The contract-law thirty years later: an assessment from the perspective of domestic law and international investment protection
DOI:
https://doi.org/10.18800/themis.202502.011Keywords:
Peruvian legal stability agreement, Constitution, Stabilization clause, Legitimate expectationsAbstract
The legal stability agreement (contrato-ley) was incorporated into the Peruvian legal system in the 1970s and subsequently consolidated at the statutory level through Article 1357 of the 1984 Civil Code. The 1993 Constitution later opted for its constitutionalization in response to a historical context marked by distrust toward state interventionism during the preceding decade. More than thirty years after that decision, this article examines whether the constitutionalization of the contrato-ley provided any genuine added value for foreign investors in terms of legal certainty, as compared to the preexisting statutory framework.
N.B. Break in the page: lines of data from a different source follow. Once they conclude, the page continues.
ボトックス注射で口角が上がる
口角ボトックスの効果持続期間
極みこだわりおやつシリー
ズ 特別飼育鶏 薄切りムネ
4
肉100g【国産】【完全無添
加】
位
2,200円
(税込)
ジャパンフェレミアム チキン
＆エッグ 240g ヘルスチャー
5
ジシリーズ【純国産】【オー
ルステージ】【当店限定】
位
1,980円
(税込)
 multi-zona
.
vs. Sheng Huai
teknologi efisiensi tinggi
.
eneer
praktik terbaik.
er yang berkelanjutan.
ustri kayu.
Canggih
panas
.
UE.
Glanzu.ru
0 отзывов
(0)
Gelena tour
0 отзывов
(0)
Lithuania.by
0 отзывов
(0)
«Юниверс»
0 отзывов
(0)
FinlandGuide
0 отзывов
The authors argue that such added value did exist, albeit with differentiated effects depending on the legal framework concerned. From the perspective of domestic law, constitutionalization had a limited impact, as the prior legal framework already precluded the modification of the contrato-ley and protected investors against the application of measures incompatible with the legal regime in force at the time of contracting. By contrast, in the field of international investment law, the impact was more tangible, as constitutionalization reduced the State’s ability to invoke the invalidity of the investment as a defense and more effectively constrained reliance on sovereign powers as a justification for contractual non-compliance.